И сев, он обхватил руками колени и закрыл глаза.
И детские руки обвили его.
Исаев и другие
Рассказ
О том, что мир не враждебный, Исаев узнал не сразу. Он был уверен: враждебный — с самого первого столкновения с чужаком по крови, когда, еще лежа в колыбели, не то почувствовал, не то поймал зрачком недобрый взгляд соседки, родившей мертвеца — одногодку Исаева.
Зрачок Исаева сохранил эту враждебность как отпечаток, и когда Исаева перенесли из колыбели на пол, и когда он впервые встал на неуверенные слабые ноги и понес свое тело по дому, уткнувшись в ту же соседку, которая, истосковавшись по материнству, стала за ним присматривать.

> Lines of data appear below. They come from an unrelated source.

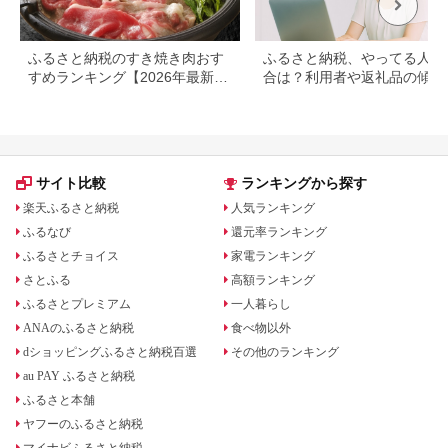
ふるさと納税のすき焼き肉おす
ふるさと納税、やってる人の
すめランキング【2026年最新
合は？利用者や返礼品の傾向
版】
とめ
サイト比較
ランキングから探す
楽天ふるさと納税
人気ランキング
ふるなび
還元率ランキング
ふるさとチョイス
家電ランキング
さとふる
高額ランキング
ふるさとプレミアム
一人暮らし
ANAのふるさと納税
食べ物以外
dショッピングふるさと納税百選
その他のランキング
au PAY ふるさと納税
ふるさと本舗
ヤフーのふるさと納税
マイナビふるさと納税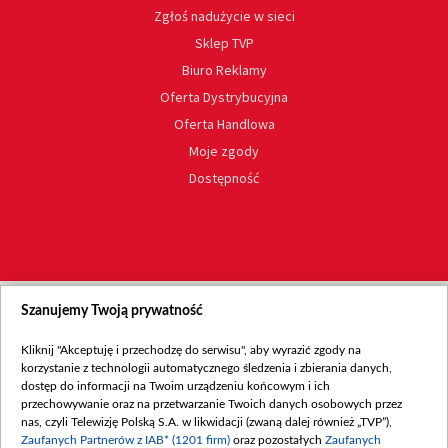
Zgłoś nadużycie w sieci
Sklep TVP
Biuro Reklamy
Oferta Dystrybucyjna
Oferta Handlowa
Moje zgody
Dostępność
Szanujemy Twoją prywatność
Kliknij "Akceptuję i przechodzę do serwisu", aby wyrazić zgody na
korzystanie z technologii automatycznego śledzenia i zbierania danych,
dostęp do informacji na Twoim urządzeniu końcowym i ich
przechowywanie oraz na przetwarzanie Twoich danych osobowych przez
nas, czyli Telewizję Polską S.A. w likwidacji (zwaną dalej również „TVP”),
Zaufanych Partnerów z IAB* (1201 firm)
oraz pozostałych
Zaufanych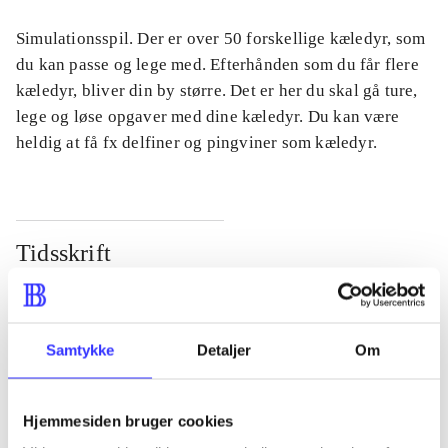
Simulationsspil. Der er over 50 forskellige kæledyr, som
du kan passe og lege med. Efterhånden som du får flere
kæledyr, bliver din by større. Det er her du skal gå ture,
lege og løse opgaver med dine kæledyr. Du kan være
heldig at få fx delfiner og pingviner som kæledyr.
Tidsskrift
Artiklen er en del af
lorem ipsum dolor sit amet ...
Samtykke
Detaljer
Om
Tidsskrift
Artiklerne i
handler ofte om
Hjemmesiden bruger cookies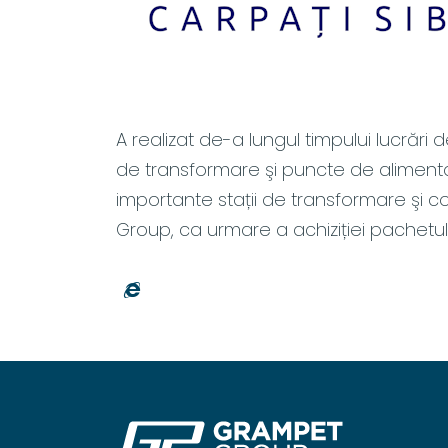
A realizat de-a lungul timpului lucrări d
de transformare şi puncte de alimentar
importante stații de transformare şi co
Group, ca urmare a achiziției pachetul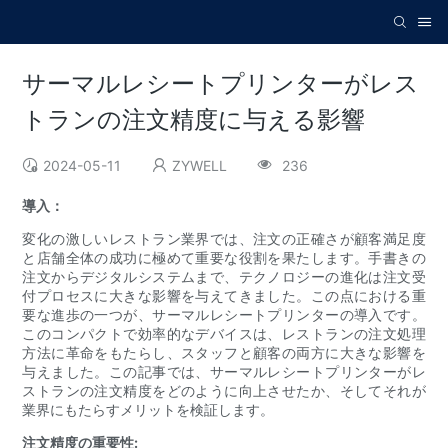
サーマルレシートプリンターがレス
トランの注文精度に与える影響
2024-05-11
ZYWELL
236
導入：
変化の激しいレストラン業界では、注文の正確さが顧客満足度
と店舗全体の成功に極めて重要な役割を果たします。手書きの
注文からデジタルシステムまで、テクノロジーの進化は注文受
付プロセスに大きな影響を与えてきました。この点における重
要な進歩の一つが、サーマルレシートプリンターの導入です。
このコンパクトで効率的なデバイスは、レストランの注文処理
方法に革命をもたらし、スタッフと顧客の両方に大きな影響を
与えました。この記事では、サーマルレシートプリンターがレ
ストランの注文精度をどのように向上させたか、そしてそれが
業界にもたらすメリットを検証します。
注文精度の重要性: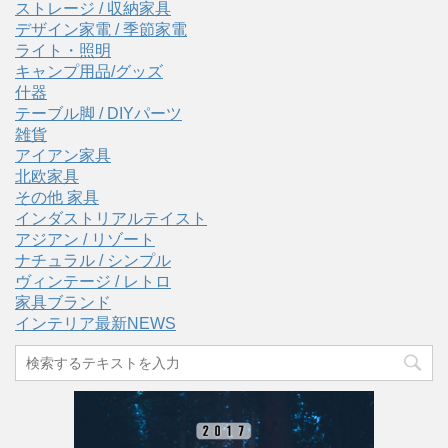
ストレージ / 収納家具
デザイン家電 / 季節家電
ライト・照明
キャンプ用品/グッズ
什器
テーブル脚 / DIYパーツ
雑貨
アイアン家具
北欧家具
その他 家具
インダストリアルテイスト
アジアン / リゾート
ナチュラル / シンプル
ヴィンテージ / レトロ
家具ブランド
インテリア最新NEWS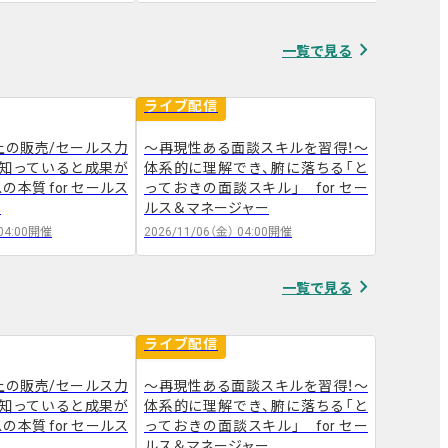
navigate_next
一覧で見る
ライブ配信
ライブ配
上の販売/セールス力
～再現性ある面談スキルを習得！～
登場人物が
～知っていると成果が
体系的に理解でき、腑に落ちる「と
B営業な
arrow_forward
本質 for セールス
っておきの面談スキル」 for セー
セールス
ー
ルス＆マネージャー
04:00
開催
2026/11/06（金）
04:00
開催
2026/12/2
navigate_next
一覧で見る
ライブ配信
ライブ配
上の販売/セールス力
～再現性ある面談スキルを習得！～
登場人物が
～知っていると成果が
体系的に理解でき、腑に落ちる「と
B営業な
arrow_forward
本質 for セールス
っておきの面談スキル」 for セー
セールス
ー
ルス＆マネージャー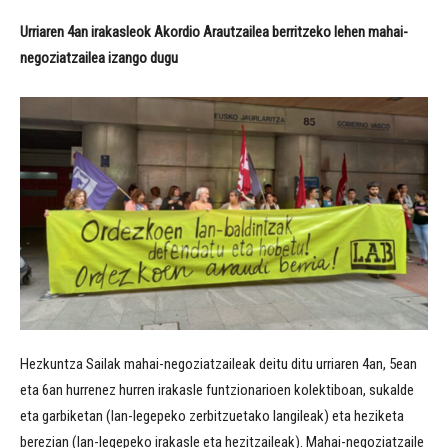
Urriaren 4an irakasleok Akordio Arautzailea berritzeko lehen mahai-
negoziatzailea izango dugu
Hezkuntza Sailak mahai-negoziatzaileak deitu ditu urriaren 4an, 5ean
eta 6an hurrenez hurren irakasle funtzionarioen kolektiboan, sukalde
eta garbiketan (lan-legepeko zerbitzuetako langileak) eta heziketa
berezian (lan-legepeko irakasle eta hezitzaileak). Mahai-negoziatzaile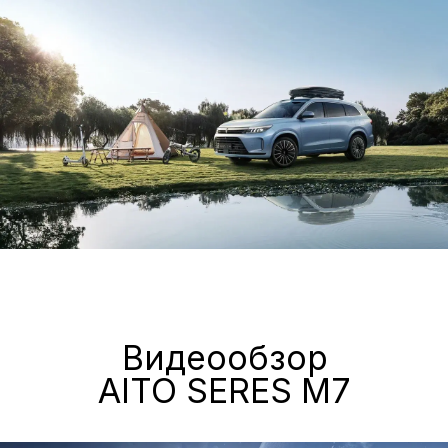
Evolute
Сервис
Сервис Nissan
Сервис Mercedes-Benz
Сервис BMW
Сервис Porsche
Сервис Voyah
Сервис AITO SERES
Сервис Volkswagen
Контакты
Статьи
© Группа компаний «А-Драйв» 2003 - 2026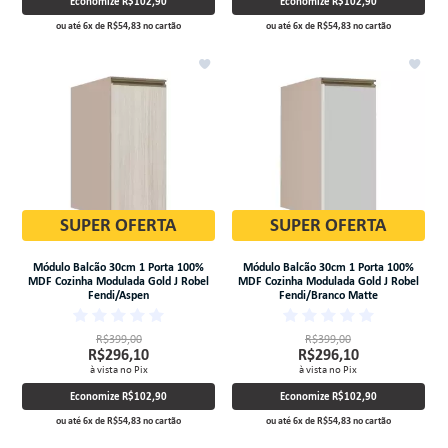
Economize
R$102,90
Economize
R$102,90
ou até
6
x
de
R$54,83
no cartão
ou até
6
x
de
R$54,83
no cartão
SUPER OFERTA
SUPER OFERTA
Módulo Balcão 30cm 1 Porta 100%
Módulo Balcão 30cm 1 Porta 100%
MDF Cozinha Modulada Gold J Robel
MDF Cozinha Modulada Gold J Robel
Fendi/Aspen
Fendi/Branco Matte
R$399,00
R$399,00
R$296,10
R$296,10
à vista no Pix
à vista no Pix
Economize
R$102,90
Economize
R$102,90
ou até
6
x
de
R$54,83
no cartão
ou até
6
x
de
R$54,83
no cartão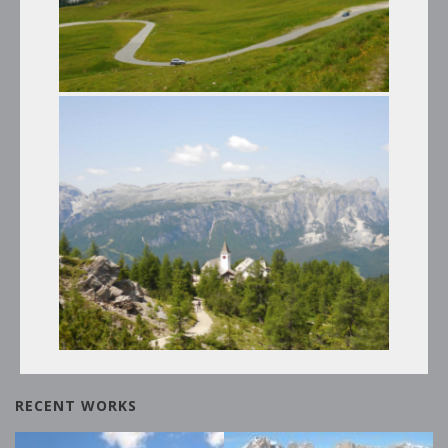
GIRO PANORAMICO DEI PASSI
DOLOMITICI
Tour Estivi
ALTRI TOUR ESTIVI
RECENT WORKS
Tour Estivi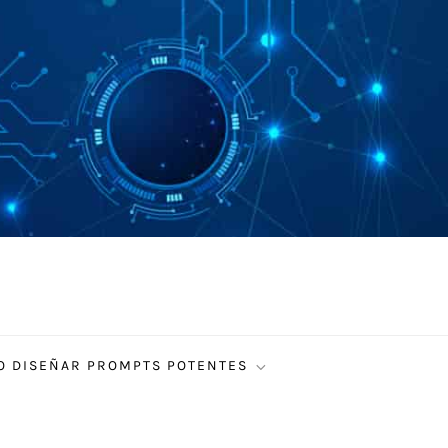
 DISEÑAR PROMPTS POTENTES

Исаева тогда качнуло, и он схватился за ее крепкую голень, а позже, подхваченный ее рукой и поднятый с узорчатого ковра, ткнулся уже ей в лицо.
Она отвела его от себя и стала рассматривать. Исаев, подвешенный в воздухе, рассматривал ее, цепляясь руками за пахнущий кашей воздух и взглядом — за сверлившие его глаза.
Исаев не выдержал этого взгляда и заорал. Мать, пришедшая на крик, думала, что Исаеву больно в подмышках или в намятых кистями соседки младенческих боках, и, терпеливо улыбаясь, просила его опустить.
Пойдя в сад, Исаев видел ту же враждебность и в усатой моложавой нянечке, и в детях, уложенных на раскладушки по бокам от него. И когда, освободившись от сада, пошел в школу, — мир становился все шире, все больше, все грандиознее. И те же размеры приобретала его враждебность.
В первый класс его вел отец, и этим Исаев особенно гордился, потому что других вели матери, а третьих — матери матерей. И это было для Исаева тем более ужасно.